Bristol Myers Squibb, Lawrenceville, 3401 Princeton Pike, Lawrence Township, NJ 08648, United States.
Bristol Myers Squibb, Summit, 86 Morris Avenue, Summit, NJ 07901, United States.
Leuk Res. 2024 May;140:107497. doi: 10.1016/j.leukres.2024.107497. Epub 2024 Mar 27.

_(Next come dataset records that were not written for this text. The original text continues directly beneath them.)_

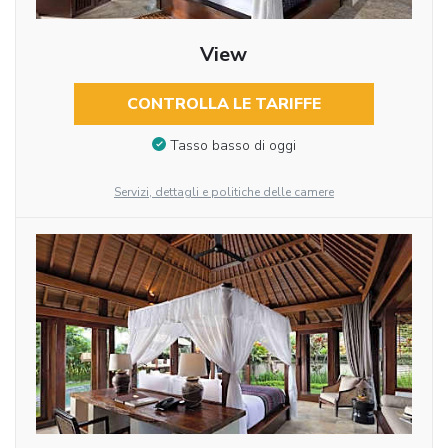
View
CONTROLLA LE TARIFFE
Tasso basso di oggi
Servizi, dettagli e politiche delle camere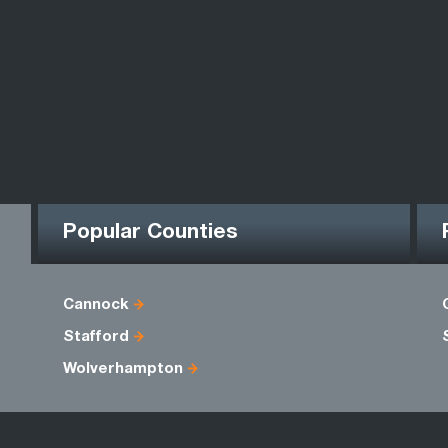
Popular Counties
Cannock
Stafford
Wolverhampton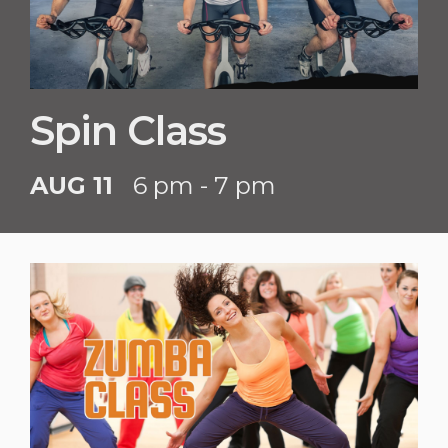
Spin Class
AUG 11
6 pm - 7 pm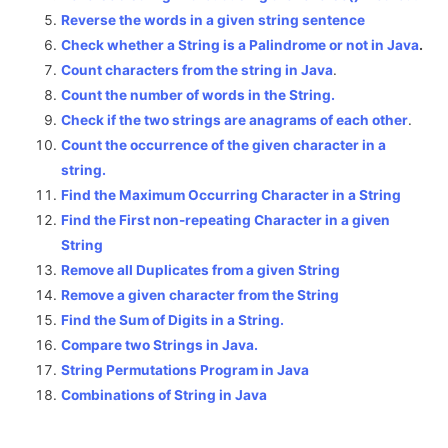
Reverse the words in a given string sentence
Check whether a String is a Palindrome or not in Java
.
Count characters from the string in Java
.
Count the number of words in the String.
Check if the two strings are anagrams of each other
.
Count the occurrence of the given character in a
string.
Find the Maximum Occurring Character in a String
Find the First non-repeating Character in a given
String
Remove all Duplicates from a given String
Remove a given character from the String
Find the Sum of Digits in a String.
Compare two Strings in Java.
String Permutations Program in Java
Combinations of String in Java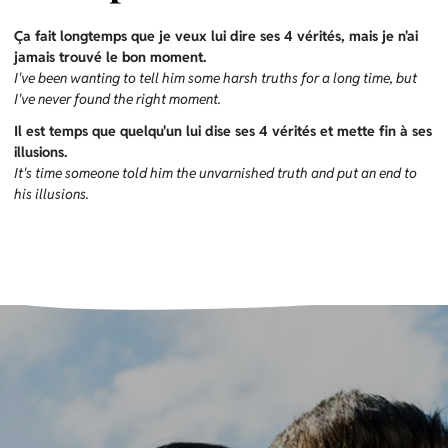
Ça fait longtemps que je veux lui dire ses 4 vérités, mais je n'ai
jamais trouvé le bon moment.
I've been wanting to tell him some harsh truths for a long time, but
I've never found the right moment.
Il est temps que quelqu'un lui dise ses 4 vérités et mette fin à ses
illusions.
It's time someone told him the unvarnished truth and put an end to
his illusions.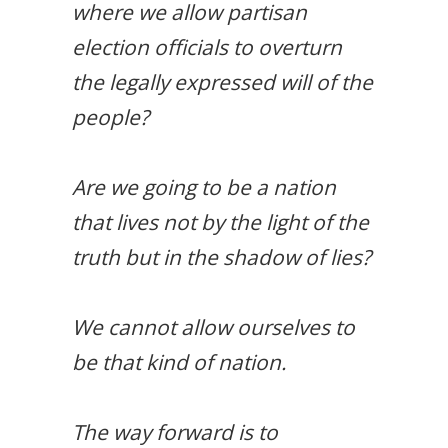
where we allow partisan
election officials to overturn
the legally expressed will of the
people?
Are we going to be a nation
that lives not by the light of the
truth but in the shadow of lies?
We cannot allow ourselves to
be that kind of nation.
The way forward is to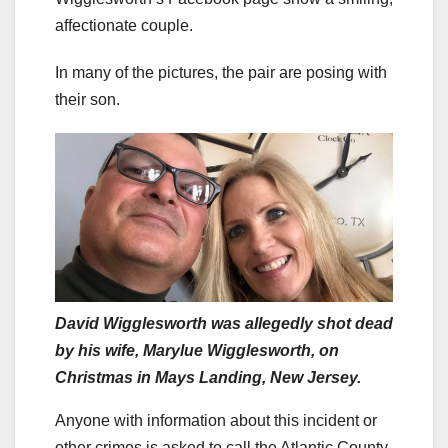
affectionate couple.
In many of the pictures, the pair are posing with
their son.
David Wigglesworth was allegedly shot dead
by his wife, Marylue Wigglesworth, on
Christmas in Mays Landing, New Jersey.
Anyone with information about this incident or
other crimes is asked to call the Atlantic County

Limited treatment options are available for patients with relapsed/refractory acute myeloid leukemia (R/R AML). We recently reported results from the phase 3 IDHENTIFY trial (NCT02577406) showing improved response rates and event-free survival with enasidenib monotherapy compared with conventional care regimens (CCR) in heavily pretreated, older patients with late-stage R/R AML bearing IDH2 mutations. Here we investigated the prognostic impact of mutational burden and different co-mutation patterns at study entry within the predominant IDH2 variant subclasses, IDH2-R140 and IDH2-R172. The prognostic relevance of these variants is well documented in newly diagnosed AML, but data are lacking in R/R AML. In this large R/R AML patient cohort, targeted next-generation sequencing at baseline (screening) revealed distinct co-mutation patterns and mutational burden between subgroups bearing different IDH2 variants: variant IDH2-R140 was associated with greater mutational burden and was enriched predominantly with poor-risk mutations, including FLT3, RUNX1, and NRAS, while variant IDH2-R172 was associated with lower mutational burden and was preferentially co-mutated with DNMT3A. In multivariable analyses, RAS and RTK pathway mutations were significantly associated with decreased overall survival, after adjusting for treatment arm, IDH2 variant, and mutational burden. Importantly, enasidenib-mediated survival benefit was more pronounced in patients with IDH2-R172 variants.
对于复发/难治性急性髓系白血病 (R/R AML) 患者,可用的治疗选择有限。我们最近报告了 3 期 IDHENTIFY 试验(NCT02577406)的结果,与传统治疗方案(CCR)相比,在晚期 R/R AML 伴有 IDH2 突变且预处理较多的老年患者中,enasidenib 单药治疗可提高缓解率和无事件生存。在此,我们研究了在 IDH2 主要变异亚类 IDH2-R140 和 IDH2-R172 中,研究开始时突变负担和不同共突变模式对预后的影响。这些变异在新发 AML 中的预后相关性已有充分的文献记载,但在 R/R AML 中缺乏相关数据。在这个大型 R/R AML 患者队列中,在基线(筛查)进行靶向下一代测序揭示了携带不同 IDH2 变异的亚组之间存在不同的共突变模式和突变负担:变异 IDH2-R140 与更高的突变负担相关,并且富含 FLT3、RUNX1 和 NRAS 等不良风险突变,而变异 IDH2-R172 与较低的突变负担相关,并且优先与 DNMT3A 共突变。在多变量分析中,在调整治疗组、IDH2 变异和突变负担后,RAS 和 RTK 通路突变与总生存时间显著相关。重要的是,在携带 IDH2-R172 变异的患者中,enasidenib 介导的生存获益更为明显。